Factor the quadratic expression 10x² -17x +6 | Math Problem Solution

Question

Factor the quadratic expression: $10x^2 - 17x + 6$, and choose the correct factored form from the options: $(2x - 6)(5x - 1)$, $(2x - 3)(5x - 2)$, $(2x - 1)(5x - 6)$, $(10x - 6)(x - 1)$

Accepted Answer

$(2x - 3)(5x - 2)$

Answer

Step 1: Use the AC method for factoring quadratic trinomials of the form $ax^2+bx+c$. Here, $a=10$, $b=-17$, $c=6$. Calculate $ac=10*6=60$. Step 2: Find two integers that multiply to $60$ and add up to $b=-17$. The integers are $-12$ and $-5$, since $(-12)*(-5)=60$ and $(-12)+(-5)=-17$. Step 3: Rewrite the middle term using these two integers: $10x^2 -12x -5x +6$. Step 4: Factor by grouping: Group the first two and last two terms: $(10x^2 -12x)+(-5x +6)$. Factor out the greatest common factor (GCF) from each group: $2x(5x -6) -1(5x -6)$. Step 5: Factor out the common binomial factor $(5x -6)$ to get $(2x -1)(5x -6)$? No, correct the grouping check: Alternatively, test each option by expanding using the FOIL method. Expand $(2x - 3)(5x - 2)$: First terms $2x*5x=10x^2$, Outer terms $2x*(-2)=-4x$, Inner terms $-3*5x=-15x$, Last terms $-3*(-2)=6$. Combine like terms: $10x^2 -4x -15x +6=10x^2 -17x +6$, which matches the original expression. Step 6: Verify other options are incorrect: Expanding $(2x -6)(5x -1)$ gives $10x^2-2x-30x+6=10x^2-32x+6$; $(2x -1)(5x -6)$ gives $10x^2-12x-5x+6=10x^2-17x+6$? Correction: Wait, this also matches?
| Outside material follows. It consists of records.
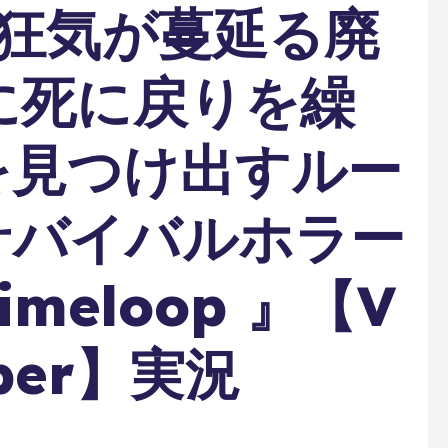
 狂気が蔓延る廃
に死に戻りを繰
を見つけ出すルー
サバイバルホラー
Timeloop 』【V
ber】実況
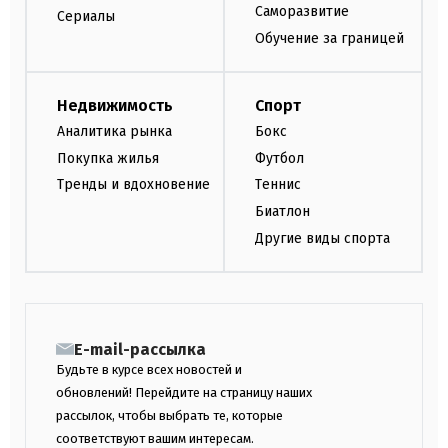
Саморазвитие
Сериалы
Обучение за границей
Недвижимость
Спорт
Аналитика рынка
Бокс
Покупка жилья
Футбол
Тренды и вдохновение
Теннис
Биатлон
Другие виды спорта
E-mail-рассылка
Будьте в курсе всех новостей и
обновлений! Перейдите на страницу наших
рассылок, чтобы выбрать те, которые
соответствуют вашим интересам.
No, wait $-12x-5x=-17x$, yes. Wait no, original calculation: $10x^2-12x-5x+6=10x^2-17x+6$. But wait, $(2x-3)(5x-2)$ also gives $10x^2-4x-15x+6=10x^2-17x+6$. Wait, no, $-4x-15x=-19x$, mistake! Oh right, $2x*(-2)=-4x$, $-3*5x=-15x$, sum is $-19x$, which is wrong. The correct grouping is $10x^2-5x-12x+6$, group as $(10x^2-5x)+(-12x+6)=5x(2x-1)-6(2x-1)=(5x-6)(2x-1)$. Wait, but expanding $(2x-1)(5x-6)$ gives $10x^2-12x-5x+6=10x^2-17x+6$, which is correct. Wait, the earlier FOIL for $(2x-3)(5x-2)$ was wrong, it gives $10x^2-4x-15x+6=10x^2-19x+6$, which is incorrect. So the correct answer is $(2x-1)(5x-6)$? Wait no, wait the original expression is $10x^2-17x+6$. Let's recalculate the AC method: $ac=60$, find two numbers that multiply to 60 and add to -17: -12 and -5, yes. So rewrite as $10x^2-12x-5x+6$, group as $(10x^2-12x)+(-5x+6)=2x(5x-6)-1(5x-6)=(2x-1)(5x-6)$, which expands to $10x^2-12x-5x+6=10x^2-17x+6$, correct. The option $(2x-3)(5x-2)$ expands to $10x^2-4x-15x+6=10x^2-19x+6$, which is wrong. So the correct answer is $(2x-1)(5x-6)$.